L’interventionnisme public sur les marchés financiers ne limite pas à l’interventionnisme des autorités publiques puisque, de manière indirecte, les autorités privées de marché sont également soumises à la contrainte publique. Si les exigences de la libéralisation ont ouvert le système à une gestion privée des marchés à travers les sociétés de marché et les prestataires de service d’investissement, il n’en reste pas moins qu’ils sont subordonnés au contrôle de l’autorité publique et au respect de l’ordre public financier. Le chapitre X montre ainsi comment la violation de l’ordre public financier est sanctionnée, en France, par les autorités privées de marché que sont Euronext Paris et les prestataires de services d’investissement. Après avoir méthodiquement appliquer les critères du droit public, on a montré que Euronext remplissait une mission de service public pour la défense de l’intérêt du marché dont elle doit assurer le bon fonctionnement. Les pouvoirs qui lui sont conférés à cet effet relèvent tant de l’activité normative (établissement des règles de marché, admission des valeurs à la cotation, admission des membres, publicités des négociations et diffusion des cours etc…) que de son pouvoir de sanction.

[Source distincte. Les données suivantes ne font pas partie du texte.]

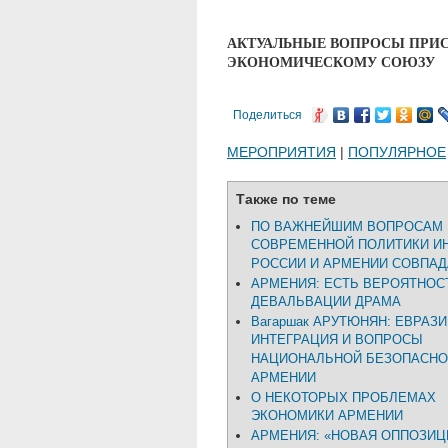
АКТУАЛЬНЫЕ ВОПРОСЫ ПРИ
ЭКОНОМИЧЕСКОМУ СОЮЗУ
Поделиться
МЕРОПРИЯТИЯ
|
ПОПУЛЯРНОЕ
Также по теме
ПО ВАЖНЕЙШИМ ВОПРОСАМ
СОВРЕМЕННОЙ ПОЛИТИКИ И
РОССИИ И АРМЕНИИ СОВПА
АРМЕНИЯ: ЕСТЬ ВЕРОЯТНОС
ДЕВАЛЬВАЦИИ ДРАМА
Вагаршак АРУТЮНЯН: ЕВРАЗ
ИНТЕГРАЦИЯ И ВОПРОСЫ
НАЦИОНАЛЬНОЙ БЕЗОПАСНО
АРМЕНИИ
О НЕКОТОРЫХ ПРОБЛЕМАХ
ЭКОНОМИКИ АРМЕНИИ
АРМЕНИЯ: «НОВАЯ ОППОЗИЦ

La spécificité du droit applicable aux relations entre Euronext et les membres du marché résulte de l’importance de l’ordre public financier en la matière. Le caractère particulier de la nature des actes émis par Euronext, ni tout à fait public ni tout à fait privé comme l’illustre notamment la récente décision du Tribunal des Conflits du 13 décembre 2004, montre la particularité du droit des marchés financiers. L’hypothèse de l’encadrement par le droit disciplinaire des relations entre Euronext et ses membres permet de tenter de rattacher les entreprises de marché à un cadre juridique existant. Ainsi, tout comme les ordres professionnels, les entreprises de marché sont des organisations d’intervention professionnelle qui ont pour objet l’encadrement de certaines activités ; ce sont aussi des organes investis d’une mission de service public. Euronext dispose ainsi d’un pouvoir normatif, d’un pouvoir de décision individuel, et du pouvoir de suspendre ou de retirer définitivement de la cotation un titre d’une entreprise ne respectant pas les règles de marché. Les prestataires de service d’investissement peuvent aussi être considérés comme des professions réglementés, soumises, en tant que telles, au pouvoir disciplinaire d’Euronext qui vérifie s’ils sont aptes à exercer leur activité à travers l’octroi de l’agrément et qui approuve leur programme d’activité. Le droit disciplinaire résultant de la mixité du régime juridique applicable aux autorités privées de marché est caractérisé par la force de l’ordre public financier qu irrigue le droit des acteurs des marchés financiers.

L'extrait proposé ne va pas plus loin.